The Company We Keep Reviewing Bad Association
Radhanath has gone out of his way to obtain glowing reviews from Mayavadis for his book about Mayavadis. Naturally the Mayavadis love The Journey Home since Mayavada avoids conflict and seeks compromise through erasing the Supreme Absolute Truth as the Personality of Godhead Shri Krishna. Some of the reviews are even heavier B.S. than the book itself. One review says that The American Swami’s “spiritual memoir is a model of modesty and candidness.” Wow! Since when are braggarts who make up biographies modest?
Another review stated that Radhanath’s language avoids “ambiguity.” Well there is some truth to this one because when “it is all one” then where is the question of ambiguity? Case closed.
David Frawley states in his review that The Journey Home provides “the reader the opportunity for a similar transformation.” Actually this is something we should all be aware of—because the transformation provided by Mayavadi literature is akin to the transformation one faces after being bitten by a cobra.
There is a review from B.K.S. Iyengar, the late yoga millionaire who many devotees think was a Vaishnava.

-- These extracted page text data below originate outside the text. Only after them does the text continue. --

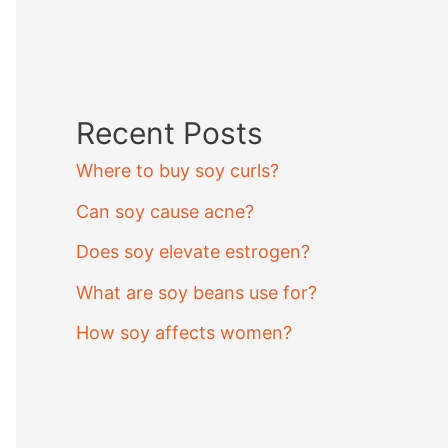
Recent Posts
Where to buy soy curls?
Can soy cause acne?
Does soy elevate estrogen?
What are soy beans use for?
How soy affects women?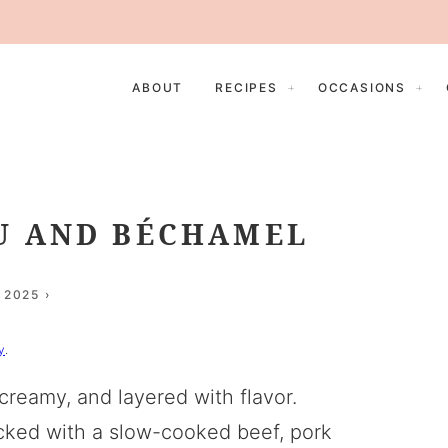
ABOUT
RECIPES
OCCASIONS
U AND BÉCHAMEL
 2025
y
.
reamy, and layered with flavor.
acked with a slow-cooked beef, pork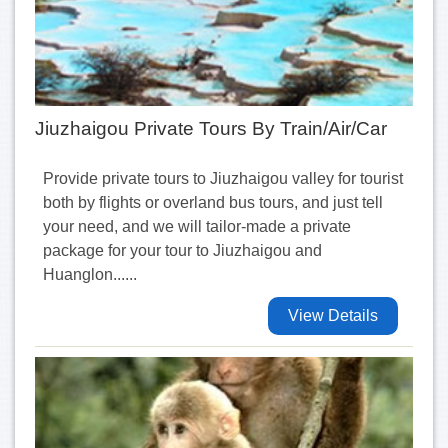
Jiuzhaigou Private Tours By Train/Air/Car
Provide private tours to Jiuzhaigou valley for tourist
both by flights or overland bus tours, and just tell
your need, and we will tailor-made a private
package for your tour to Jiuzhaigou and
Huanglon......
View Details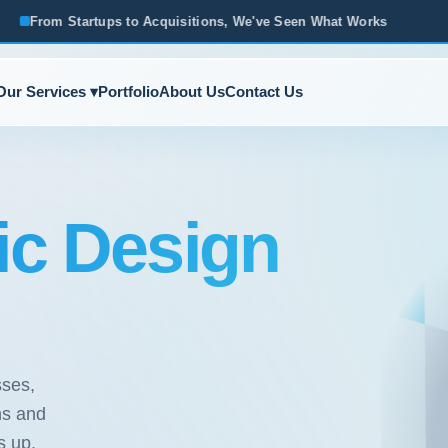
ups to Acquisitions, We've Seen What Works
Based in Ann A
Our Services ▾
Portfolio
About Us
Contact Us
ic Design
sses,
hs and
s up.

He says that Radhanath’s “quest to reach the spiritual kingdom of India is awe-inspiring.” One wonders how India can be described as “a spiritual kingdom” when literally millions of Indians are queued up to get Green Cards and flee the place like rats from a sinking ship. Each year India boasts tens of thousands of “bride burnings” and female infanticides. Abortions and slaughtered cows yearly number in the millions and millions. There are “Eve teasers” at every chai stall who insult every chaste woman who walks by. Pickpockets lurk on every train. Beggars are everywhere ready to thrust their leprous hands in your face. The so-called ashrams are full of gurus who claim to purify women by raping them, or who encourage men to become celibate by having their testicles amputated. What “spiritual kingdom” of India is Shri Iyengar talking about?—apparently the fairy tale described in The Journey Home.

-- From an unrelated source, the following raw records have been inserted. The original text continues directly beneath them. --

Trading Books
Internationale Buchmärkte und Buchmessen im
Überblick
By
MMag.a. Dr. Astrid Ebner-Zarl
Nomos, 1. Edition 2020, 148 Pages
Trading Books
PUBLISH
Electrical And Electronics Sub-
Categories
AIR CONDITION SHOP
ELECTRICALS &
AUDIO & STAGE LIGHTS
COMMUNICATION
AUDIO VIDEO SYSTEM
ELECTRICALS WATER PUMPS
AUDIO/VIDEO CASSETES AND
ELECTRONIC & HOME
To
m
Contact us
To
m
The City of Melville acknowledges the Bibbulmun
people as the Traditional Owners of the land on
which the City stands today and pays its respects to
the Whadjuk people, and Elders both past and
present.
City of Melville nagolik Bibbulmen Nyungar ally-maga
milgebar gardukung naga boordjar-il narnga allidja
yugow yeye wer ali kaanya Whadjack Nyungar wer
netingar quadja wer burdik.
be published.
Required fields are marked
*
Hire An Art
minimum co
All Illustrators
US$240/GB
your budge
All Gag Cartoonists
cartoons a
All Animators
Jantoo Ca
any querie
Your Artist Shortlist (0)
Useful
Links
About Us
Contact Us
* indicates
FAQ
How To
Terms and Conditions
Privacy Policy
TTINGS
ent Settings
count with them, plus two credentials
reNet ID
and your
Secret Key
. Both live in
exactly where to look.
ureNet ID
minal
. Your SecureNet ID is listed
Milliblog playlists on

One review inadvertently tells it like it is. Yoga teacher Sharon Gannon writes:
Sharon Gannon at the “sannyasa initiation” of her partner David Life, This picture is found on her website https://jivamuktiyoga.com/about-sharon-david/about-sharon-david/. They have been together ever since.

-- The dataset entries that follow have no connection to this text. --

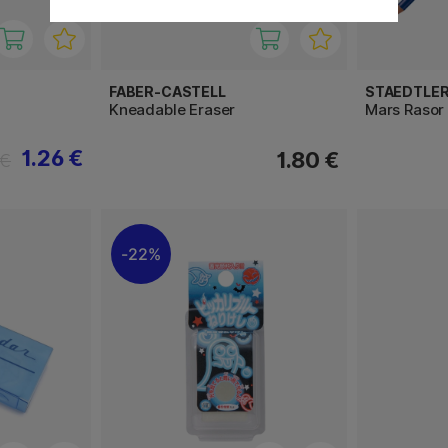
FABER-CASTELL
STAEDTLE
Kneadable Eraser
Mars Rasor 
1.26 €
1.80 €
 €
22%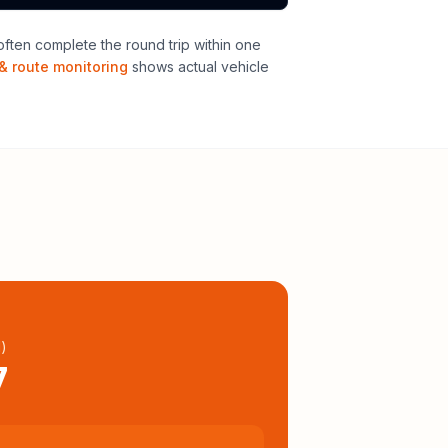
ften complete the round trip within one
& route monitoring
shows actual vehicle
l
)
7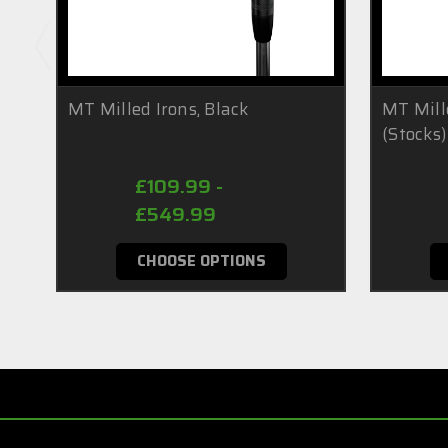
MT Milled Irons, Black
MT Mill
(Stocks)
£109.99 -
£549.99
CHOOSE OPTIONS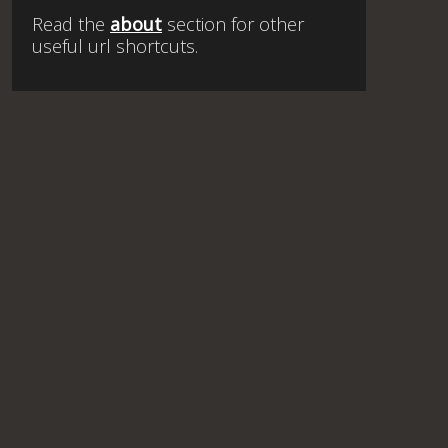
Read the
about
section for other
useful url shortcuts.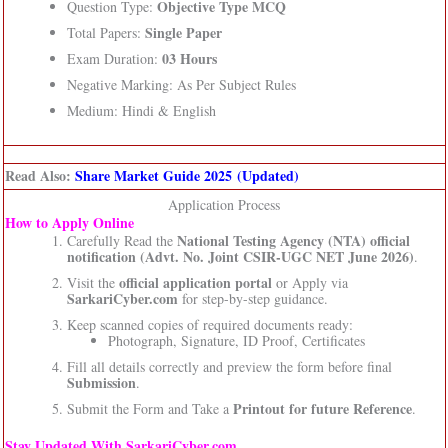
Objective Type MCQ
Question Type:
Single Paper
Total Papers:
03 Hours
Exam Duration:
Negative Marking: As Per Subject Rules
Medium: Hindi & English
Read Also:
Share Market Guide 2025 (Updated)
Application Process
How to Apply Online
National Testing Agency (NTA)
official
Carefully Read the
notification (Advt. No. Joint CSIR-UGC NET June 2026)
.
official application portal
Visit the
or Apply via
SarkariCyber.com
for step-by-step guidance.
Keep scanned copies of required documents ready:
Photograph, Signature, ID Proof, Certificates
Fill all details correctly and preview the form before final
Submission
.
Printout for future Reference
Submit the Form and Take a
.
Stay Updated With SarkariCyber.com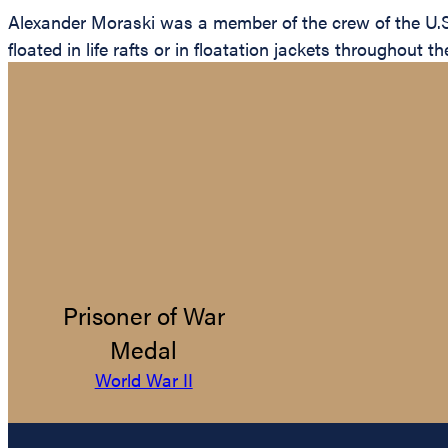
Alexander Moraski was a member of the crew of the U.
floated in life rafts or in floatation jackets throughou
Prisoner of War
Medal
World War II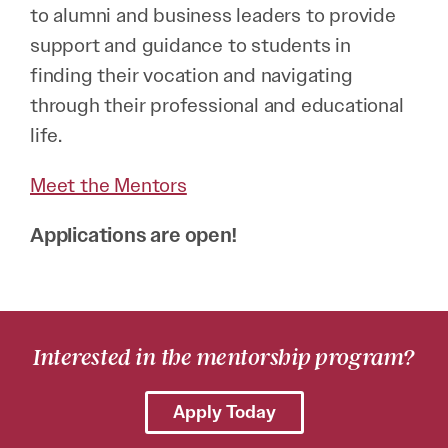
to alumni and business leaders to provide
support and guidance to students in
finding their vocation and navigating
through their professional and educational
life.
Meet the Mentors
Applications are open!
Interested in the mentorship program?
Apply Today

Bridge yoga and bridge preaching today with Sharon and David
“Books like The Journey Home provide us with a profound opportunity to enter into the presence—to have satsang—with spiritual seekers, saints and holy beings through reading about their lives. This can cause a transformation of our whole being because we become like the company we keep.”
Well said, Sharon, you have hit the nail on the head. Association is the key to either success or failure in life. This is confirmed in Shrila Prabhupada’s Nectar of Devotion:
“Lord Chaitanya was once asked by one of His householder devotees what the general behavior of a Vaiṣhṇava should be. In this connection, Lord Chaitanya replied that a Vaiṣhṇava should always give up the company of nondevotees. Then He explained that there are two kinds of nondevotees: one class is against the supremacy of Krishna, and another class is too materialistic. In other words, those who are after material enjoyment and those who are against the supremacy of the Lord are called avaiṣṇava, and their company should be strictly avoided.
“In the Kātyāyana-saṁhitā it is stated that even if one is forced to live within a cage of iron or in the midst of a blazing fire, he should accept this position rather than live with nondevotees who are through and through against the supremacy of the Lord. Similarly, in Viṣṇu-rahasya, there is a statement to the effect that one should prefer to embrace a snake, a tiger or an alligator rather than associate with persons who are worshipers of various demigods and who are impelled by material desire.”
Scene from One Flew Over the Cuckoo’s Nest: Collective madness in ISKCON’s highest spiritual authority, its so-called leaders are no different. ISKCON and its leaders are promoting Mayavadi literature in the form of The Journey Home.
But, anyway, when does a Vaishnava sannyasi accept reviews for his book from a woman who is partnered to a “sannyasi.
It is clear that the GBC has fallen off its collective rocker by supporting a book that glorifies known rapists and con men posing as swamis. There could be no greater disrespect towards the Founder-Acharya of ISKCON than promoting this treacherous treatise of half-truths, misinformation and open deceit.
The Author’s Notes and Acknowledgements at the end of The Journey Home reads like a Who’s Who of Mayavadis and/or compromisers in and around ISKCON—many of whom are either members of the current or past GBC committees, or ISKCON gurus. These include Tamal Krishna Goswami, Satswarupa dasa Goswami, Niranjana Swami, Bhaktivijnana Swami, Sacinandana Swami, Devamrita Swami and Giriraja Swami.